Suicide is the second leading cause of death worldwide among females of reproductive age, and several studies have suggested that the changing hormone levels associated with the menstrual cycle may be correlated to when suicide attempts are more likely to occur for those who are suicidal.

“For someone who is suicidal, these changes in hormones, especially if that person is extra sensitive to these changes, could be a contributing factor in pushing them over the edge and to a suicide attempt,” Eisenlohr-Moul said. “If hormone stabilization can prevent that push, we may be able to save lives.”

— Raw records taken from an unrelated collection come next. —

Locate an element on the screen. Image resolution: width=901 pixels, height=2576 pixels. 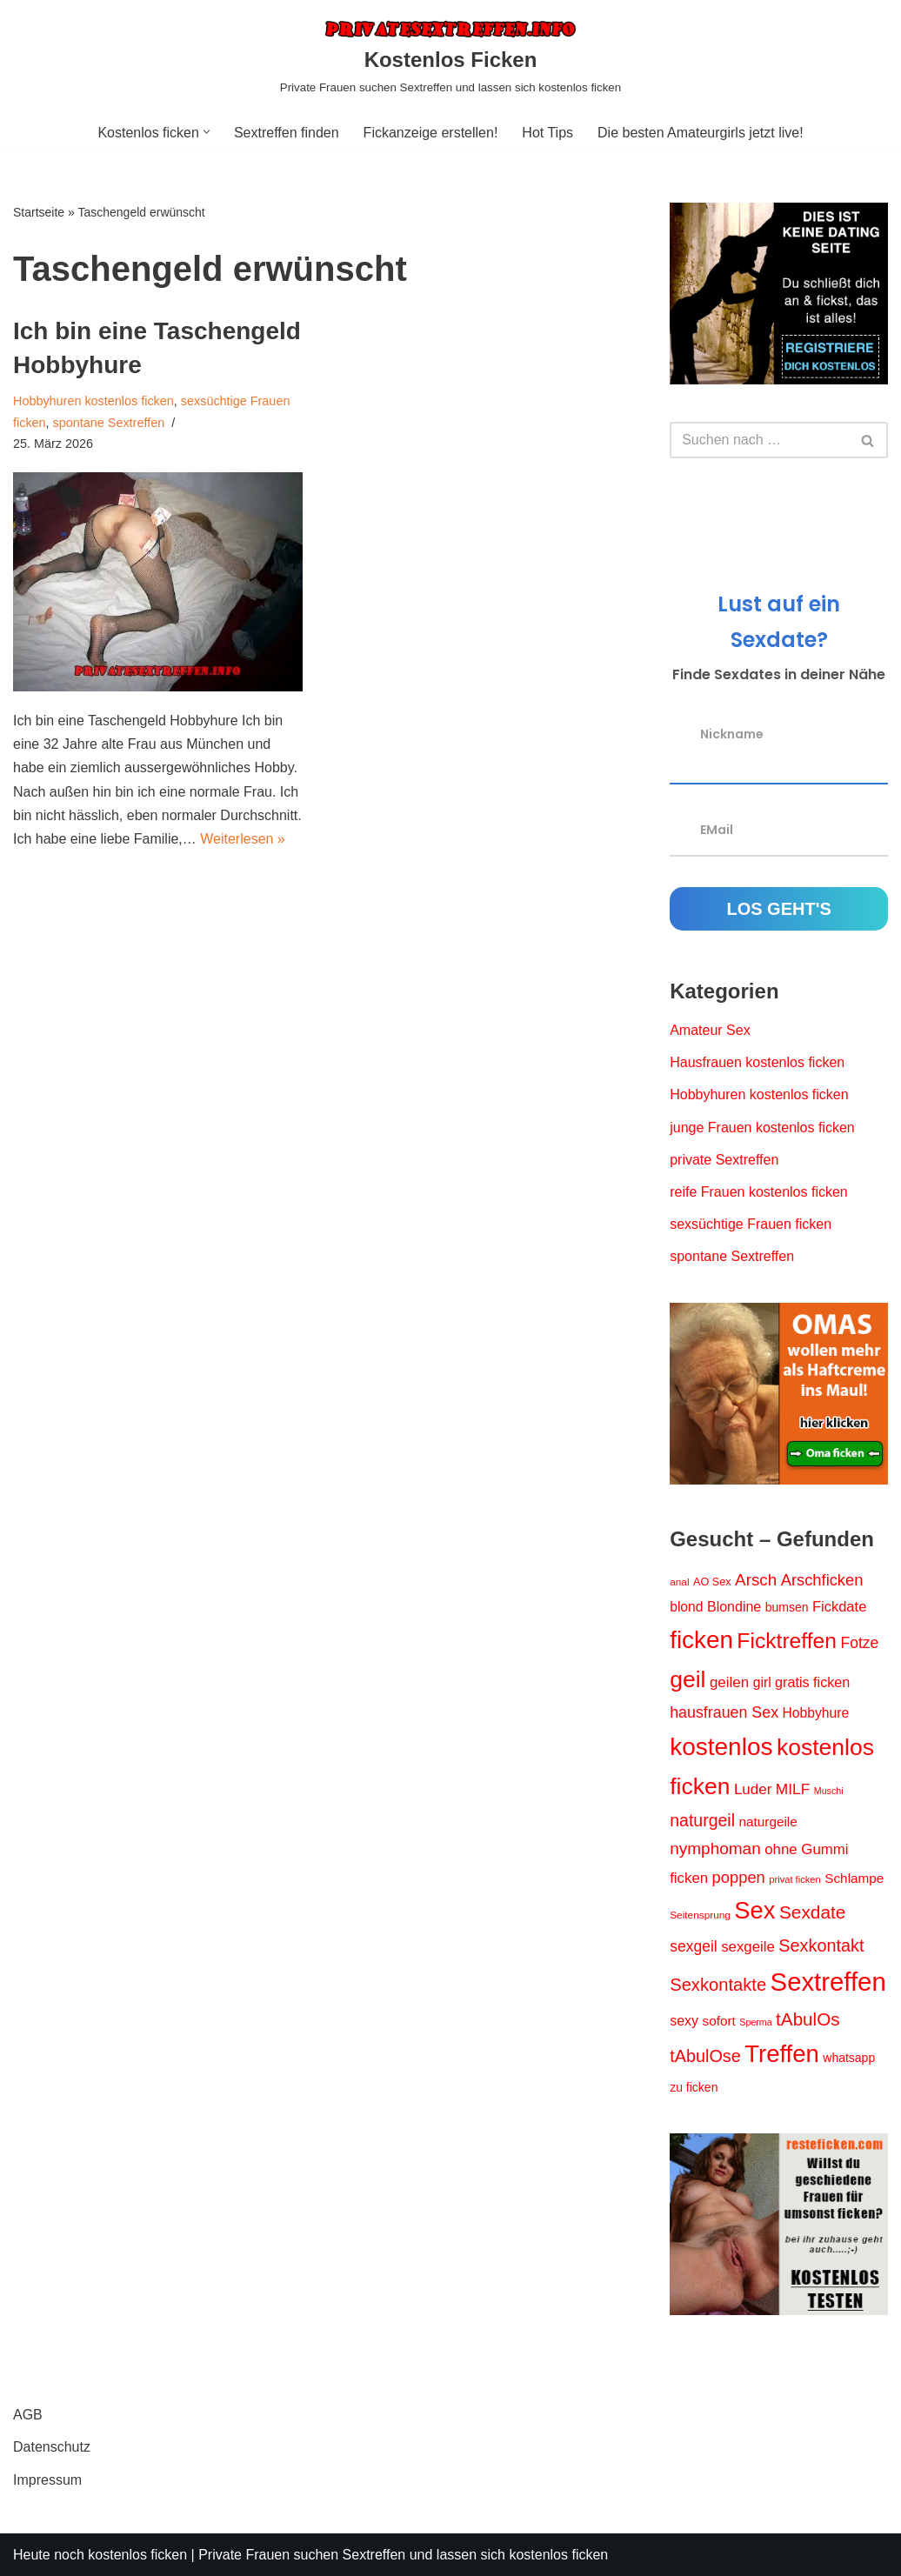
junge Frauen kostenlos ficken is located at coordinates (762, 1127).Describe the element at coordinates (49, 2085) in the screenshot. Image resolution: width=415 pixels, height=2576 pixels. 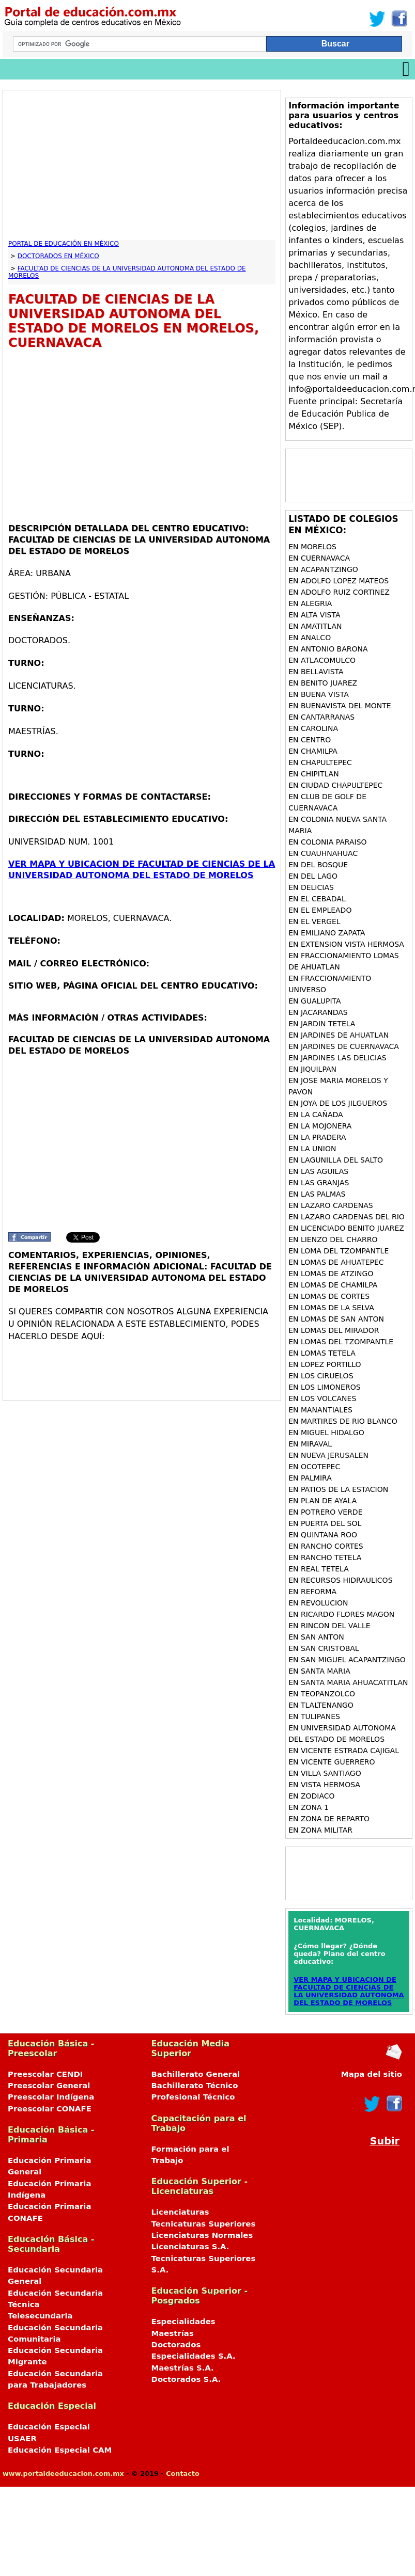
I see `Preescolar General` at that location.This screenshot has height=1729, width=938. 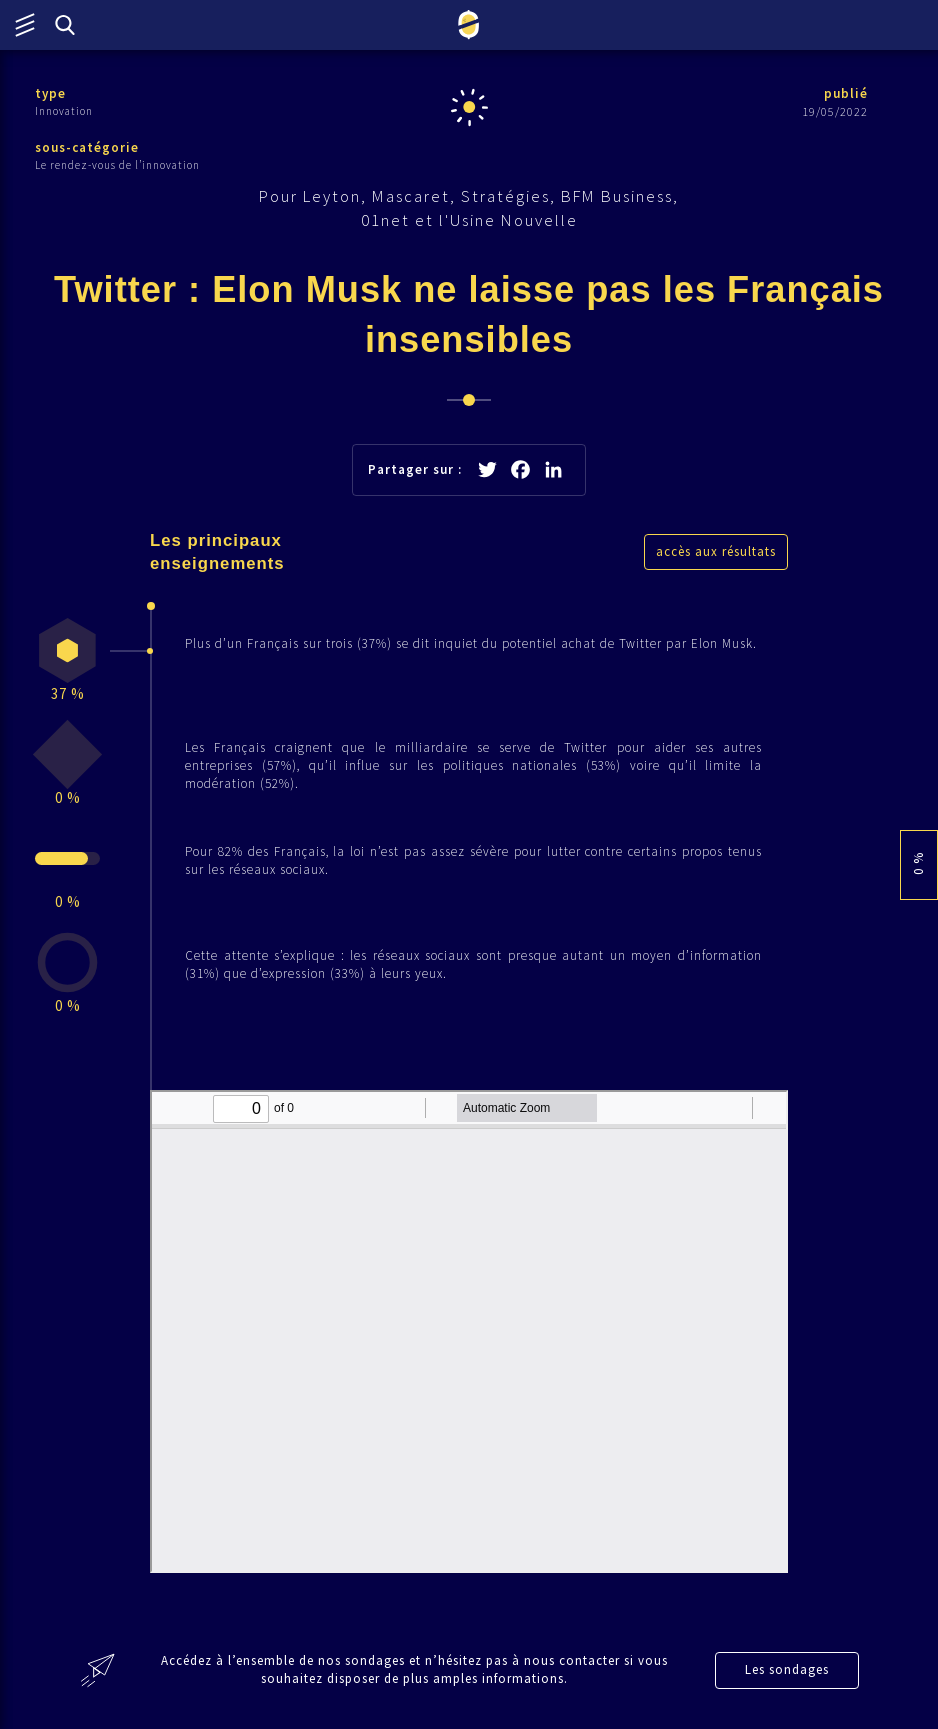 What do you see at coordinates (217, 552) in the screenshot?
I see `Les principaux enseignements` at bounding box center [217, 552]. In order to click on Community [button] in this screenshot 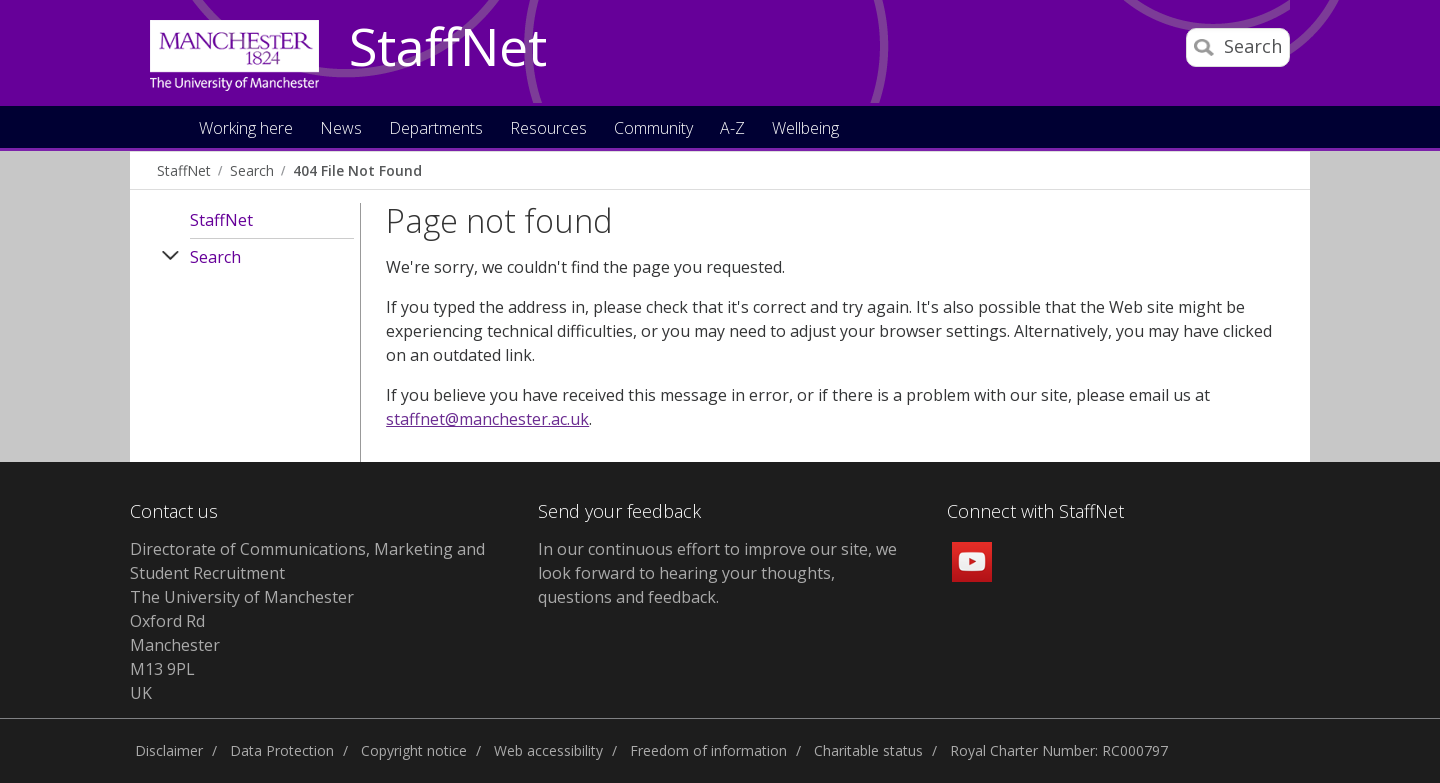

Eisenlohr-Moul and her colleagues will recruit 30 females who had suicidal symptoms in the previous 30 days but who are not on birth control. They will compare symptoms of suicidality among the participants across three experimental conditions: one menstrual cycle where placebos are given during the perimenstrual period; one cycle where estradiol is stabilized during the perimenstrual period; and one cycle where progesterone is stabilized during the perimenstrual period. Hormones will be administered by a transdermal patch. In between each condition, participants will be allowed to freely cycle for one menstrual cycle with no hormone patches or placebos.

Participants will record levels of depression, hopelessness, and suicidality daily on their smartphones. Blood will be drawn each week during experimental conditions to evaluate levels of estradiol and progesterone as well as inflammatory markers that have been linked to depression and suicide.

“Right now we don’t know if stabilizing one of these two hormones is driving the protective effect on suicidality or if both have the same effect, so that’s the main thing we want to investigate,” said Eisenlohr-Moul. “We are also looking at how the immune system is affected during the two experimental conditions, and if hormone stabilization might help to keep suicide-promoting inflammation at bay during the risky part of the menstrual cycle.”

Susan Girdler of the University of North Carolina at Chapel Hill is a co-investigator on the grant.